» **SUPPLIED ENTRIES**

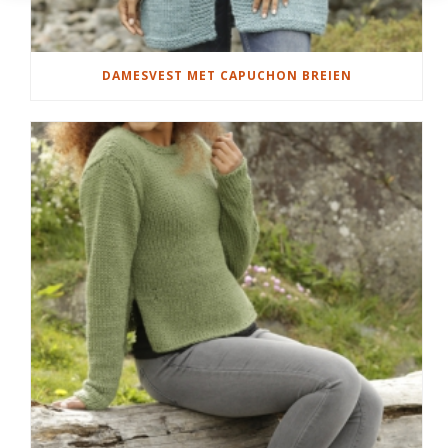
DAMESVEST MET CAPUCHON BREIEN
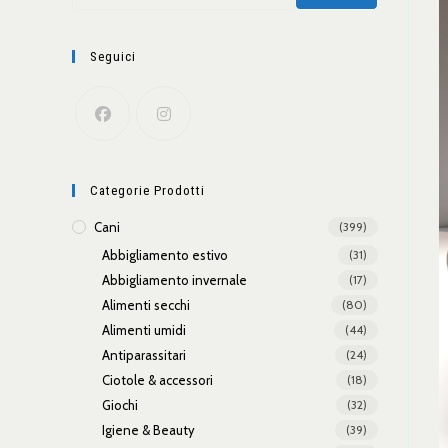
Seguici
Categorie Prodotti
Cani
(399)
Abbigliamento estivo
(31)
Abbigliamento invernale
(17)
Alimenti secchi
(80)
Alimenti umidi
(44)
Antiparassitari
(24)
Ciotole & accessori
(18)
Giochi
(32)
Igiene & Beauty
(39)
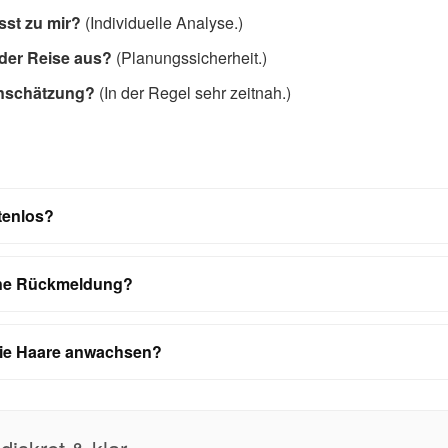
st zu mir?
(Individuelle Analyse.)
 der Reise aus?
(Planungssicherheit.)
Einschätzung?
(In der Regel sehr zeitnah.)
stenlos?
ine Rückmeldung?
 die Haare anwachsen?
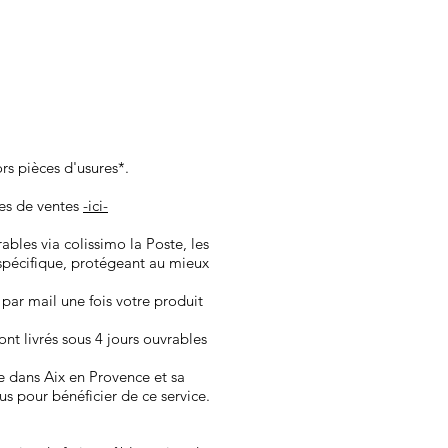
ors pièces d'usures*.
les de ventes
-ici-
vrables via colissimo la Poste, les
spécifique, protégeant au mieux
 par mail une fois votre produit
nt ​livrés sous 4 jours ouvrables
e dans Aix en Provence et sa
us pour bénéficier de ce service.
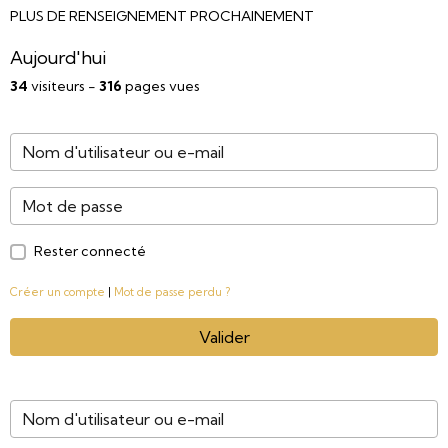
PLUS DE RENSEIGNEMENT PROCHAINEMENT
Aujourd'hui
34
visiteurs -
316
pages vues
Rester connecté
Créer un compte
|
Mot de passe perdu ?
Valider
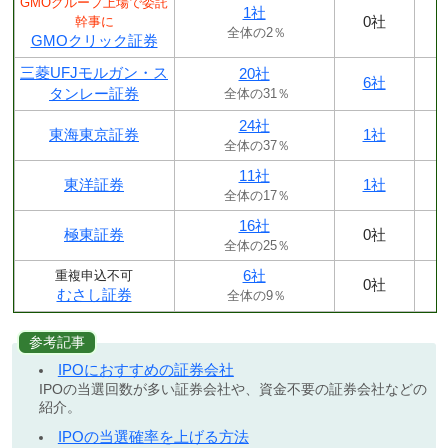
GMOグループ上場で委託
1社
0社
幹事に
全体の2％
GMOクリック証券
三菱UFJモルガン・ス
20社
6社
タンレー証券
全体の31％
24社
東海東京証券
1社
全体の37％
11社
東洋証券
1社
全体の17％
16社
極東証券
0社
全体の25％
6社
重複申込不可
0社
むさし証券
全体の9％
参考記事
IPOにおすすめの証券会社
IPOの当選回数が多い証券会社や、資金不要の証券会社などの
紹介。
IPOの当選確率を上げる方法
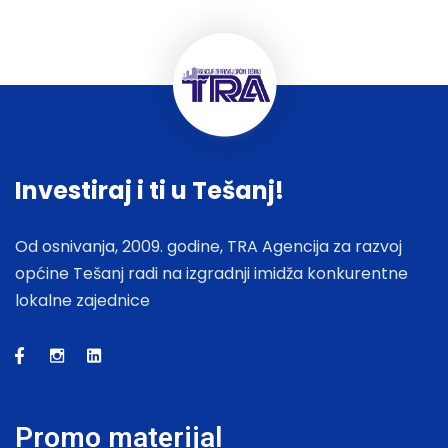
Investiraj i ti u Tešanj!
Od osnivanja, 2009. godine, TRA Agencija za razvoj
općine Tešanj radi na izgradnji imidža konkurentne
lokalne zajednice
Promo materijal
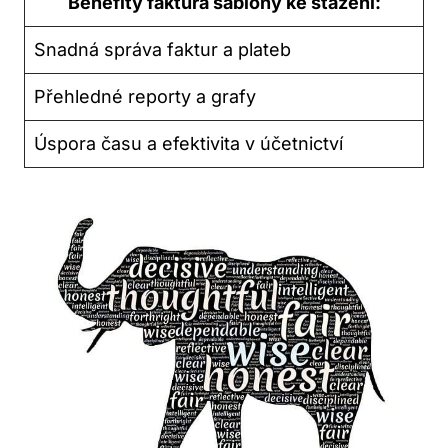
Benefity faktura šablony ⁢ke‌ stažení:
Snadná správa faktur a plateb
Přehledné reporty a grafy
Úspora času a efektivita v účetnictví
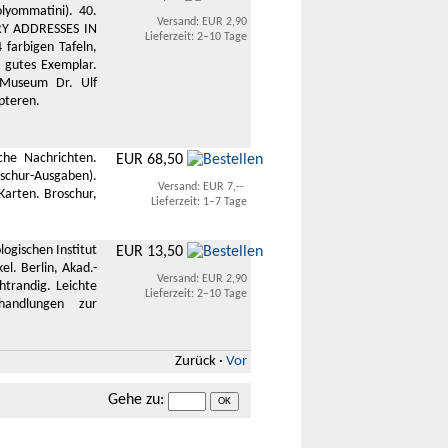
lyommatini). 40.
Versand: EUR 2,90
RY ADDRESSES IN
Lieferzeit: 2–10 Tage
farbigen Tafeln,
r gutes Exemplar.
 Museum Dr. Ulf
opteren.
he Nachrichten.
EUR 68,50
schur-Ausgaben).
Versand: EUR 7,--
 Karten. Broschur,
Lieferzeit: 1–7 Tage
ogischen Institut
EUR 13,50
l. Berlin, Akad.-
Versand: EUR 2,90
chtrandig. Leichte
Lieferzeit: 2–10 Tage
handlungen zur
Zurück
·
Vor
Gehe zu
:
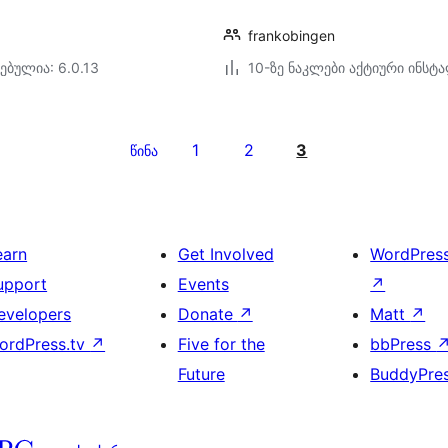
frankobingen
ებულია: 6.0.13
10-ზე ნაკლები აქტიური ინსტ
1
2
3
წინა
earn
Get Involved
WordPres
upport
Events
↗
evelopers
Donate
↗
Matt
↗
ordPress.tv
↗
Five for the
bbPress
Future
BuddyPre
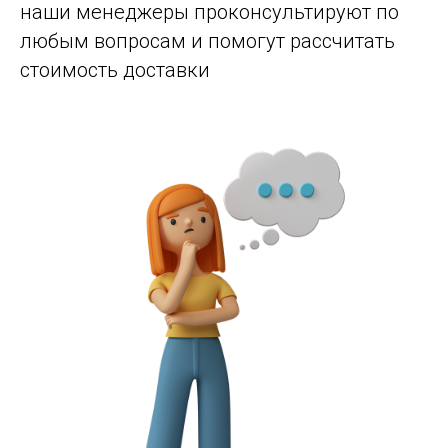
наши менеджеры проконсультируют по
любым вопросам и помогут рассчитать
стоимость доставки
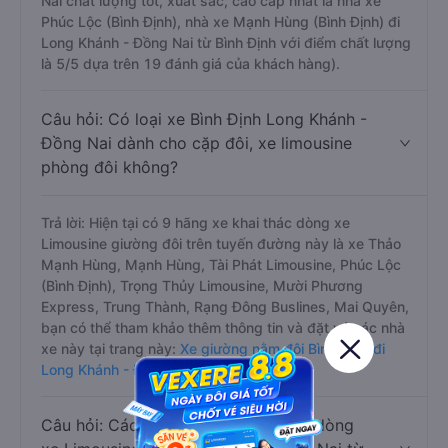
Nai chất lượng tốt, xuất sắc, cao cấp nhất là nhà xe
Phúc Lộc (Bình Định), nhà xe Mạnh Hùng (Bình Định) đi
Long Khánh - Đồng Nai từ Bình Định với điểm chất lượng
là 5/5 dựa trên 19 đánh giá của khách hàng).
Câu hỏi: Có loại xe Bình Định Long Khánh -
Đồng Nai dành cho cặp đôi, xe limousine
phòng đôi không?
Trả lời: Hiện tại có 9 hãng xe khai thác dòng xe
Limousine giường đôi trên tuyến đường này là xe Thảo
Mạnh Hùng, Mạnh Hùng, Tài Phát Limousine, Phúc Lộc
(Bình Định), Trọng Thủy Limousine, Mười Phương
Express, Trung Thành, Rạng Đông Buslines, Mai Quyên,
bạn có thể tham khảo thêm thông tin và đặt vé các nhà
xe này tại trang này:
Xe giường nằm đôi Bình Định đi
Long Khánh - Đồng Nai
Câu hỏi: Các hãng xe nào khai thác dòng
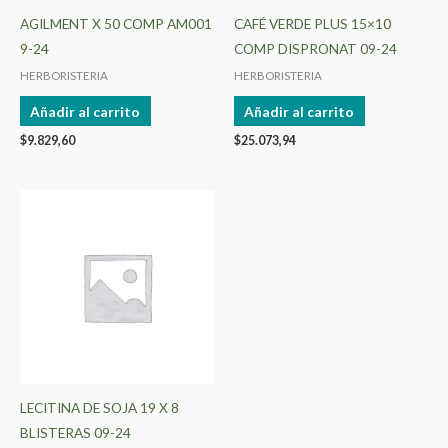
AGILMENT X 50 COMP AM001
CAFÉ VERDE PLUS 15×10
9-24
COMP DISPRONAT 09-24
HERBORISTERIA
HERBORISTERIA
Añadir al carrito
Añadir al carrito
$
9.829,60
$
25.073,94
LECITINA DE SOJA 19 X 8
BLISTERAS 09-24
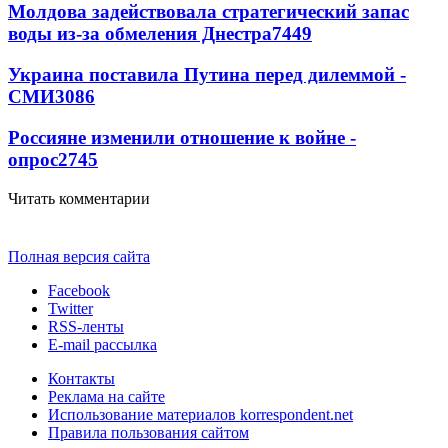
Молдова задействовала стратегический запас
воды из-за обмеления Днестра
7449
Украина поставила Путина перед дилеммой -
СМИ
3086
Россияне изменили отношение к войне -
опрос
2745
Читать комментарии
Полная версия сайта
Facebook
Twitter
RSS-ленты
E-mail рассылка
Контакты
Реклама на сайте
Использование материалов korrespondent.net
Правила пользования сайтом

» **EXERCISE BRIEF**
The answer must consist of each line from the entries that contains the string "Long".

» **EXERCISE RESPONSE**
Long Khánh - Đồng Nai từ Bình Định với điểm chất lượng
Câu hỏi: Có loại xe Bình Định Long Khánh -
Long Khánh - Đồng Nai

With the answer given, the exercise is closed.